4. **Compress snapshots**:

   ```rust,ignore
   .send_compressed(CompressionEncoding::Gzip)
   .accept_compressed(CompressionEncoding::Gzip)

   ```

5. **Monitor Flush Lag**: When using `MemFirst`, monitor the difference between `last_log_index` and `durable_index`. A growing gap indicates the disk is not keeping up with writes, increasing potential data loss.

## Anti-Patterns to Avoid

```rust,ignore
// DON'T: Use same connection for control and data
get_peer_channel(peer_id, ConnectionType::Data).await?;
client.request_vote(...)  // Control operation on data channel

// DO: Strict separation
get_peer_channel(peer_id, ConnectionType::Control).await?;
client.request_vote(...)

// DON'T: Use MemFirst with Immediate flush for high-throughput scenarios
// This eliminates the performance benefit of MemFirst.
[strategy = "MemFirst"]
flush_policy = "Immediate" // Anti-pattern

// DO: Use a Batch policy to amortize disk I/O cost.
[strategy = "MemFirst"]
flush_policy = { Batch = { threshold = 1000, interval_ms = 100 } }

```

## Why Connection Isolation and Strategy Choice Matters

1. **Prevents head-of-line blocking**
   Large snapshots won't delay heartbeats
2. **Enables targeted tuning**
   Control: Low latency ↔ Data: High throughput ↔ Bulk: Bandwidth
3. **Improves fault containment**
   Connection issues affect only one operation type
4. **Decouples Performance from Durability**
   The `PersistenceStrategy` allows you to choose the right trade-off between fast writes (`MemFirst`) and guaranteed durability (`DiskFirst`) for your use case.

## Reference Deployment Configurations

Below are example configurations for different deployment scenarios.
Adjust values based on snapshot size, log append rate, and cluster size.

### 1. Single Node (Local Dev / Testing)

- CPU: 4 cores
  • Memory: 8 GB
  • Network: Localhost

```toml
[raft.persistence]
strategy = "DiskFirst"  # Default in v0.2.3+
# For benchmark/development: strategy = "MemFirst"
flush_policy = { Batch = { threshold = 500, interval_ms = 50 } }

[network.control]
concurrency_limit = 10
max_concurrent_streams = 64
connection_window_size = 1_048_576   # 1MB

[network.data]
concurrency_limit = 20
max_concurrent_streams = 128
connection_window_size = 2_097_152   # 2MB

[network.bulk]
concurrency_limit = 2
connection_window_size = 8_388_608   # 8MB
request_timeout_in_ms = 10_000       # 10s

```

**Tip**: Single-node setups focus on low resource usage; bulk window size can be smaller since snapshots are local. For developer iteration speed, consider using `strategy = "MemFirst"`.

### 2. 3-Node Public Cloud Cluster (Medium Durability)

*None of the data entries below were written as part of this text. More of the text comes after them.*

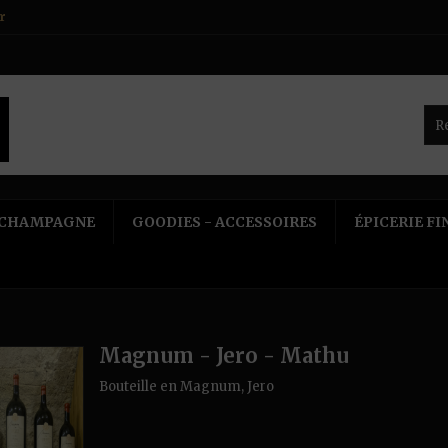
r
CHAMPAGNE
GOODIES - ACCESSOIRES
ÉPICERIE FI
Magnum - Jero - Mathu
Bouteille en Magnum, Jero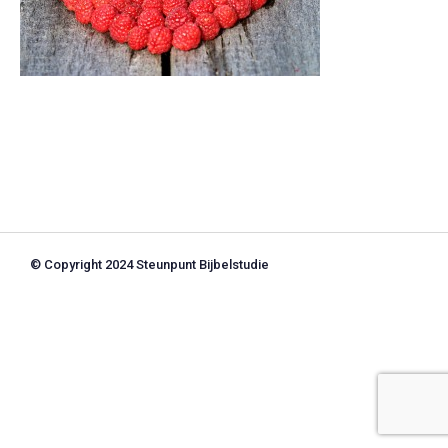
© Copyright 2024 Steunpunt Bijbelstudie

- Instance Type: 4 vCPU / 16 GB RAM (e.g., AWS m6i.large, GCP n2-standard-4)
  • Network: 10 Gbps
  • Priority: Balanced throughput and durability

```toml
[raft.persistence]
strategy = "DiskFirst"  # Default in v0.2.3+
# For high-throughput scenarios: strategy = "MemFirst"
flush_policy = { Batch = { threshold = 2000, interval_ms = 200 } }

[network.control]
concurrency_limit = 20
max_concurrent_streams = 128
connection_window_size = 2_097_152   # 2MB

[network.data]
concurrency_limit = 30
max_concurrent_streams = 256
connection_window_size = 4_194_304   # 4MB

[network.bulk]
concurrency_limit = 4
connection_window_size = 33_554_432  # 32MB
request_timeout_in_ms = 30_000       # 30s for multi-GB snapshots

```

**Tip**: For public cloud, moderate concurrency and 32MB bulk windows ensure stable snapshot streaming without affecting heartbeats. The batch policy is tuned for high throughput with a reasonable data loss window.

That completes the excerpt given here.